Assigned task> Show each line of the data below that has the string "this" in it.
- - -
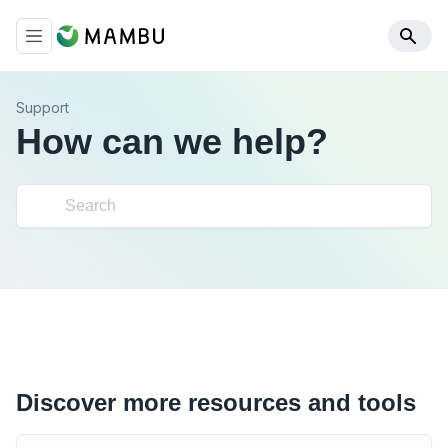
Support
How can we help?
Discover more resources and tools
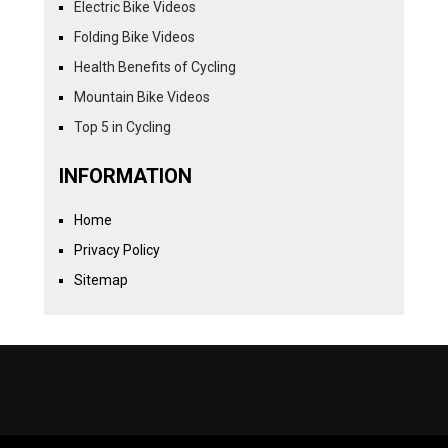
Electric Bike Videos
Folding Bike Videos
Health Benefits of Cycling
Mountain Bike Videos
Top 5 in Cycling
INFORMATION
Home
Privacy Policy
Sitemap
- - -
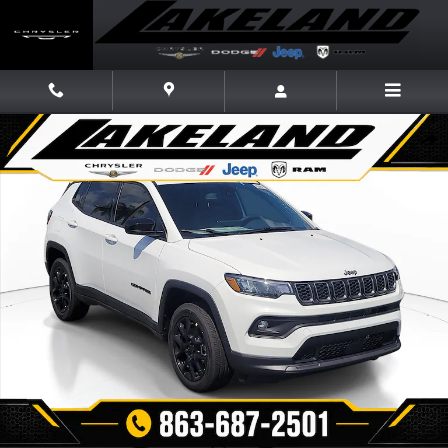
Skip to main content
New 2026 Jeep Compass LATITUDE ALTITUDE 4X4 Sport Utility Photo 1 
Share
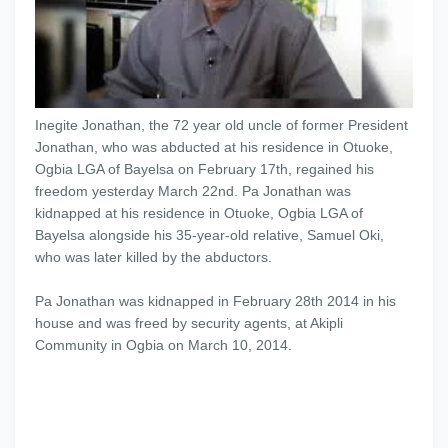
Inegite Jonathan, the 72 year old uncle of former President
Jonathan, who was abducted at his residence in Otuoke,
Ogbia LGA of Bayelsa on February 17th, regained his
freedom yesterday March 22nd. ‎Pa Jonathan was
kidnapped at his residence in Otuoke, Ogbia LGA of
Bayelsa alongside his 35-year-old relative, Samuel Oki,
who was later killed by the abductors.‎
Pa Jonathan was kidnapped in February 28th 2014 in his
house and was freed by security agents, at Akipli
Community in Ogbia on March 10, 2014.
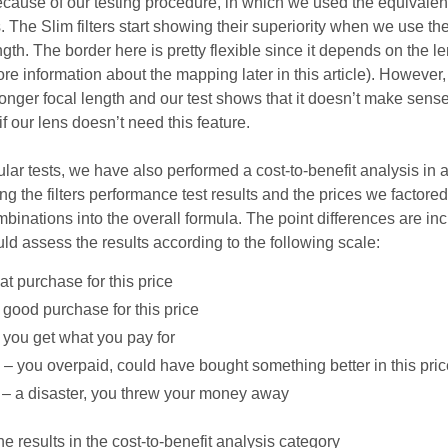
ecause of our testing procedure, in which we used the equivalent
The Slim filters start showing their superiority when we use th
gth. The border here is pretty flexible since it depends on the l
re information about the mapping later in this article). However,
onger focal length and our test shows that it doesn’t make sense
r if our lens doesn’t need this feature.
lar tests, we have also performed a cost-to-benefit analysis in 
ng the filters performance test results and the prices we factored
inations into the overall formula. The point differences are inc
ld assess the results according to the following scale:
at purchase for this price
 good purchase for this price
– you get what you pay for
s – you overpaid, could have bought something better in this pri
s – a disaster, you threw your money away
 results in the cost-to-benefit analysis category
- - -
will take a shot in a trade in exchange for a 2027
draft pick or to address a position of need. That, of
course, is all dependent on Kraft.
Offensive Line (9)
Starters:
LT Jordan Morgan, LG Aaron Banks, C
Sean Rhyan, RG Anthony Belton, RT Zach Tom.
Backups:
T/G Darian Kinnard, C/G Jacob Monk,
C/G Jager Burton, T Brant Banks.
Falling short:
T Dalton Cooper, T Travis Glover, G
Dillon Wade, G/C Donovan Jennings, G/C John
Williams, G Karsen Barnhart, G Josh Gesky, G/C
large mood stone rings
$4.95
- - -
Exercise result>
re information about the mapping later in this article). However,
r if our lens doesn’t need this feature.
at purchase for this price
 good purchase for this price
s – you overpaid, could have bought something better in this pri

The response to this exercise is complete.